Please repeat the lines below, exactly and only, from the one that holds "mask_w, mask_h, mask_svg." through the one that holds "Outline whatever counts".

========================================================================

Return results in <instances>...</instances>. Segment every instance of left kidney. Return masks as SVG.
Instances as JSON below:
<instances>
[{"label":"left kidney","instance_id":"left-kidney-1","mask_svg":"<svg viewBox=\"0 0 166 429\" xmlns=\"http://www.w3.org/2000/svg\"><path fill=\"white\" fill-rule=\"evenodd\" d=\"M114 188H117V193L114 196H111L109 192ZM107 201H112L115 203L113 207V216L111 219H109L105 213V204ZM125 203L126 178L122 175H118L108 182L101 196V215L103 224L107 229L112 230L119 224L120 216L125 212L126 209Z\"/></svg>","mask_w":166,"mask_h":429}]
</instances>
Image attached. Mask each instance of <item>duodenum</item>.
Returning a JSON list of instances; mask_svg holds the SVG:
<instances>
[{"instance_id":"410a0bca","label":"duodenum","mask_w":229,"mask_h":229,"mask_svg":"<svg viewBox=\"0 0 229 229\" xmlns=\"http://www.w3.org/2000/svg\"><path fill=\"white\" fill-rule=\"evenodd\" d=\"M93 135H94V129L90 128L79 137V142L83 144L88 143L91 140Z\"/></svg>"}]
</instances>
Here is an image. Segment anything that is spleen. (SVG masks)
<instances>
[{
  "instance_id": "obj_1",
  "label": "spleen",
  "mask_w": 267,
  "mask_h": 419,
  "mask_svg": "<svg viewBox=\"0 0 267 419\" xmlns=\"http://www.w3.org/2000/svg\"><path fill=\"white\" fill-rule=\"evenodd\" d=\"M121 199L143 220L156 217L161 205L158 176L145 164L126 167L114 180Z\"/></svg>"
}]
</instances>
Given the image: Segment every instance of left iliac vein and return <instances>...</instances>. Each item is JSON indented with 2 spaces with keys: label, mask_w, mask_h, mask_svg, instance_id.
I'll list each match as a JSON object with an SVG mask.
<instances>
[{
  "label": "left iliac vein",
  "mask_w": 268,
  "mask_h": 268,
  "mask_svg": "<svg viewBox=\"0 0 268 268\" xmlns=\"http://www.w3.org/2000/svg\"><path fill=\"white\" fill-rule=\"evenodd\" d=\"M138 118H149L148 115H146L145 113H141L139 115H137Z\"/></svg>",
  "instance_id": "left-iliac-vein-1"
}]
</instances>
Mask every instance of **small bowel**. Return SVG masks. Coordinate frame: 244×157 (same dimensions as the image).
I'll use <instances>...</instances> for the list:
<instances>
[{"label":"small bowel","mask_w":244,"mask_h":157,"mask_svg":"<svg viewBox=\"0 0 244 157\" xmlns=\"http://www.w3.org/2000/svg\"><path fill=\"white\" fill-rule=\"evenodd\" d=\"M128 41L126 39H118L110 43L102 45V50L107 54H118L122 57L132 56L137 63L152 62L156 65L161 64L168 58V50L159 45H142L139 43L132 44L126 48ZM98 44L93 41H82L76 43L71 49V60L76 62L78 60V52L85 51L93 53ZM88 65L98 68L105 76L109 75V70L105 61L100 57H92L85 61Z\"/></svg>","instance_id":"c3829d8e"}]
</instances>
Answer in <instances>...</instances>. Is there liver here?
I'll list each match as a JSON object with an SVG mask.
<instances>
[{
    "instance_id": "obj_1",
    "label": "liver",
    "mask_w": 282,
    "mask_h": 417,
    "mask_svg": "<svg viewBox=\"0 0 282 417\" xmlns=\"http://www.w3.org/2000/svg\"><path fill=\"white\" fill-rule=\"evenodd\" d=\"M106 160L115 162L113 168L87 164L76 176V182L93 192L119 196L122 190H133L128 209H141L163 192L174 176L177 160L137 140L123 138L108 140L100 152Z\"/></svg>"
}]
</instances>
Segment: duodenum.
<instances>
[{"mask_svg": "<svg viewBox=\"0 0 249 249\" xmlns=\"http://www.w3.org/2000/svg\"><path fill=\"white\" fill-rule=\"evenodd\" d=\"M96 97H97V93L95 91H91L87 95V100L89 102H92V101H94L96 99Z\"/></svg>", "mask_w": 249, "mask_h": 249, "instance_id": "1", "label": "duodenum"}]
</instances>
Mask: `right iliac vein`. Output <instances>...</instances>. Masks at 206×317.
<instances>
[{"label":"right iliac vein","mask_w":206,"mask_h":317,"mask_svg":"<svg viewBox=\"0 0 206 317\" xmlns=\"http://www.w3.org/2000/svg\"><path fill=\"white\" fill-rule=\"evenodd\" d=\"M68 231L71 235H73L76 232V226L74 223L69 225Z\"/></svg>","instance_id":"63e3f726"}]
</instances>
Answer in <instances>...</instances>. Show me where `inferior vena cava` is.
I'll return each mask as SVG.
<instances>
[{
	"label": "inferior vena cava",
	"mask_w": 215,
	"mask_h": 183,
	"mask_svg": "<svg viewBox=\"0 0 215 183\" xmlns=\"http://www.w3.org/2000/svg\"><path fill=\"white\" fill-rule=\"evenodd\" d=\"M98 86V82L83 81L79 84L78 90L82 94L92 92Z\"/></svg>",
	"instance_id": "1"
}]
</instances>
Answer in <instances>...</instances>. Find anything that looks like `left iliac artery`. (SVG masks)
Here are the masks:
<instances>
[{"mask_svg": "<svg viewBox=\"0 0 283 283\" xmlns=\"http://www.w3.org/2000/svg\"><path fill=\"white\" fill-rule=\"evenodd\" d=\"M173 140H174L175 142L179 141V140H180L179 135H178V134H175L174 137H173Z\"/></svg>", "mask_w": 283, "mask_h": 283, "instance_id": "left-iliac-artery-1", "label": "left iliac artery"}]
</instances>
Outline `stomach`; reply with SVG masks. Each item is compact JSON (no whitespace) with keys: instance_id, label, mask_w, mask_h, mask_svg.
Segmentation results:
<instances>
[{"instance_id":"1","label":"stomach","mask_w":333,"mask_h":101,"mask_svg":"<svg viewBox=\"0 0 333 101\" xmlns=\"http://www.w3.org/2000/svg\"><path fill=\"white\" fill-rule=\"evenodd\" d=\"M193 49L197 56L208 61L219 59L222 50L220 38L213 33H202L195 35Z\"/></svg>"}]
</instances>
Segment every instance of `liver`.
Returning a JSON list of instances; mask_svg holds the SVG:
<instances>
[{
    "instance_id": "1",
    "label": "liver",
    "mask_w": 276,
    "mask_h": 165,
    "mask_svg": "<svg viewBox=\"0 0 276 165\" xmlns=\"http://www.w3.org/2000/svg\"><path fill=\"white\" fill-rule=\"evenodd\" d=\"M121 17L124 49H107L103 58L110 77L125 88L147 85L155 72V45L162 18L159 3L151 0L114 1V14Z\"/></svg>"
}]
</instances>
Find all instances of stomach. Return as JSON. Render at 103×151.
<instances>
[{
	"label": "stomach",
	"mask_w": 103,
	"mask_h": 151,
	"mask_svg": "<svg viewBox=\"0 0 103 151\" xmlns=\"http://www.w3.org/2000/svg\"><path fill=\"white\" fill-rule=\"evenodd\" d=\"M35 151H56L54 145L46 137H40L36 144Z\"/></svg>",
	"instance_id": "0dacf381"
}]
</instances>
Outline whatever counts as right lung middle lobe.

========================================================================

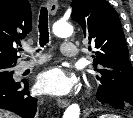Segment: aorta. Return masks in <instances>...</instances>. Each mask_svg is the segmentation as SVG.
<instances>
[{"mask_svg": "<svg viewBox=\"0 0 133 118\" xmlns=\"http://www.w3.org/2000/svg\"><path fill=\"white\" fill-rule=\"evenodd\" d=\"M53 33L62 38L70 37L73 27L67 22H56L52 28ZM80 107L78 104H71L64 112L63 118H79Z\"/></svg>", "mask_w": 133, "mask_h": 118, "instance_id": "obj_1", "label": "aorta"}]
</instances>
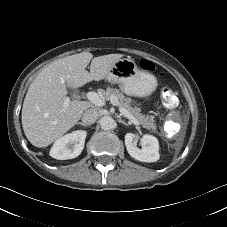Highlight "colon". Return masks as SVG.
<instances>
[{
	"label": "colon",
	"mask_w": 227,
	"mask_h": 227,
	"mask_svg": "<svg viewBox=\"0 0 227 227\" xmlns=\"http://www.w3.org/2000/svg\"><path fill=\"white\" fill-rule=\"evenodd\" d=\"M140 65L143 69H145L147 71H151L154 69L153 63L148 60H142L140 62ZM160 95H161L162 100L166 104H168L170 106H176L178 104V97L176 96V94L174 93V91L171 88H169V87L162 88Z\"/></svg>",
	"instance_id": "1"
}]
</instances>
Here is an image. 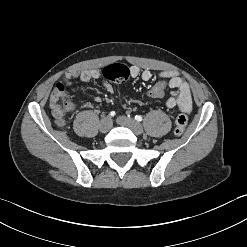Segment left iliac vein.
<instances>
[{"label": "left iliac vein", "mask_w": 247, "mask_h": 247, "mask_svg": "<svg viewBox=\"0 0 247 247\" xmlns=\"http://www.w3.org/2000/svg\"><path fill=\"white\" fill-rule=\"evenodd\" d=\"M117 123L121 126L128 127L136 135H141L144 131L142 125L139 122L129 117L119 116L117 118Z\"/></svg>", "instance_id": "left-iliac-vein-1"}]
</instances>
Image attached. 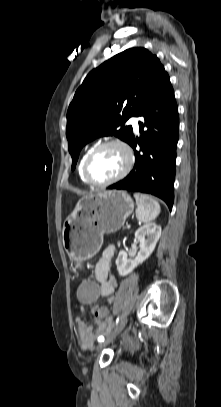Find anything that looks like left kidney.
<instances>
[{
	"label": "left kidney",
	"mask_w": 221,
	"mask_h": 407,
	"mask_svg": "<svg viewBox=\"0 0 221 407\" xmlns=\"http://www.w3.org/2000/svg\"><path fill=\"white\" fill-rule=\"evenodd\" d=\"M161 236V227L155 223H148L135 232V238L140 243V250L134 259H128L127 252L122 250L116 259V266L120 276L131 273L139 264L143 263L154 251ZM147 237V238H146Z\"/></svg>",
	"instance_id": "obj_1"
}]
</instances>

========================================================================

** Result below **
Outline `stomach`; reply with SVG masks. Each item is compact JSON (no whitespace) with keys: instance_id, label, mask_w, mask_h, mask_svg.
Segmentation results:
<instances>
[{"instance_id":"1","label":"stomach","mask_w":333,"mask_h":101,"mask_svg":"<svg viewBox=\"0 0 333 101\" xmlns=\"http://www.w3.org/2000/svg\"><path fill=\"white\" fill-rule=\"evenodd\" d=\"M193 49L197 56L208 61L219 59L222 50L220 38L213 33H202L195 35Z\"/></svg>"}]
</instances>
Segment every instance of `liver`.
Returning a JSON list of instances; mask_svg holds the SVG:
<instances>
[{
    "instance_id": "1",
    "label": "liver",
    "mask_w": 276,
    "mask_h": 165,
    "mask_svg": "<svg viewBox=\"0 0 276 165\" xmlns=\"http://www.w3.org/2000/svg\"><path fill=\"white\" fill-rule=\"evenodd\" d=\"M121 17L124 49H107L103 58L110 77L125 88L147 85L155 72V45L162 18L159 3L151 0L114 1V14Z\"/></svg>"
}]
</instances>
Find all instances of stomach. Return as JSON. Render at 103×151.
<instances>
[{
	"label": "stomach",
	"mask_w": 103,
	"mask_h": 151,
	"mask_svg": "<svg viewBox=\"0 0 103 151\" xmlns=\"http://www.w3.org/2000/svg\"><path fill=\"white\" fill-rule=\"evenodd\" d=\"M35 151H56L54 145L46 137H40L36 144Z\"/></svg>",
	"instance_id": "0dacf381"
}]
</instances>
Outline whatever counts as right lung middle lobe.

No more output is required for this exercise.